Keep to one stretch of the data below, the lines from the one with "Паспорта станков" up to and including the one with "Обратная связь", and return that stretch exactly.

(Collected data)
- - - -

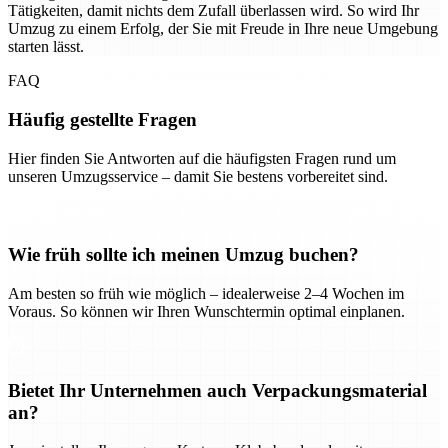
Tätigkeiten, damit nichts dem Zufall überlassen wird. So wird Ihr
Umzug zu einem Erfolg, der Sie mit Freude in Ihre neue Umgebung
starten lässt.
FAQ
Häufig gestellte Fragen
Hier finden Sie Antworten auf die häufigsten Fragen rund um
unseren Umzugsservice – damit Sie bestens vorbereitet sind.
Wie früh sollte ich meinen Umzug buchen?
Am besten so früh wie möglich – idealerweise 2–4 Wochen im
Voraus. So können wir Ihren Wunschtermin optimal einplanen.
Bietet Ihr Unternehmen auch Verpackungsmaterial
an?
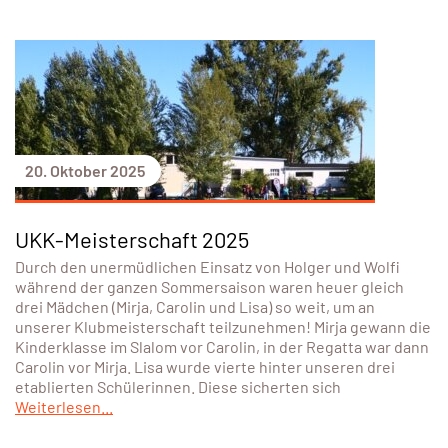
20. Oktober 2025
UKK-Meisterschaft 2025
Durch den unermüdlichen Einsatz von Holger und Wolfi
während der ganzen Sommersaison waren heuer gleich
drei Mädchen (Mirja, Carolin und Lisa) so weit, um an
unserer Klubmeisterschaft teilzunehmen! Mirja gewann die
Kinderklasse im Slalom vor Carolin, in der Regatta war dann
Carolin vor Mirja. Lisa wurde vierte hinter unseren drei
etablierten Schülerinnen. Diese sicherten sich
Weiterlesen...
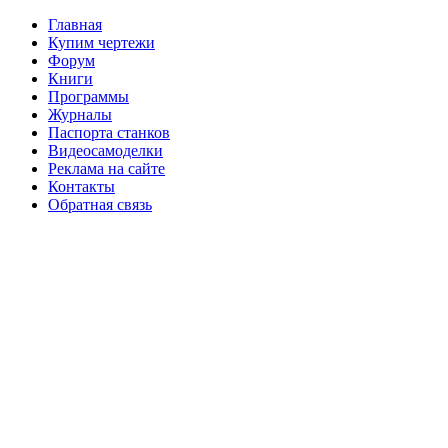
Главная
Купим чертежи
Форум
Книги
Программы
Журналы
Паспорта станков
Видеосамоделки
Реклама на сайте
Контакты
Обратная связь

- - - -

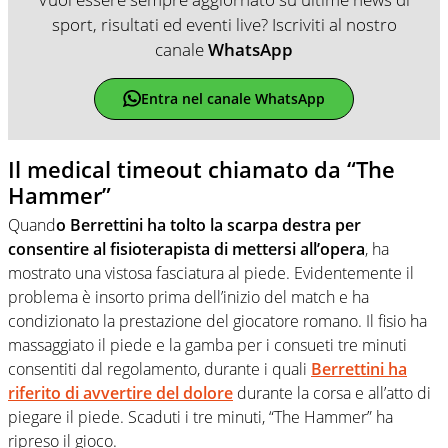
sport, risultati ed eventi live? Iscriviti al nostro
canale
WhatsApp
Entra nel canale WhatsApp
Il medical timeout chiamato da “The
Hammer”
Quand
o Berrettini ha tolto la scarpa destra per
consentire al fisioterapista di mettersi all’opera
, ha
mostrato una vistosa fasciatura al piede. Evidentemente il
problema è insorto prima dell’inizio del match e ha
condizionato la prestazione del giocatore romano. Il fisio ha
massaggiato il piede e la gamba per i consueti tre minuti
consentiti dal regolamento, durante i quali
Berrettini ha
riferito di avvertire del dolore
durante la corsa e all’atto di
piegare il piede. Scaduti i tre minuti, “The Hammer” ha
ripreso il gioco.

- - - -

> RESULT
Паспорта станков
Видеосамоделки
Реклама на сайте
Контакты
Обратная связь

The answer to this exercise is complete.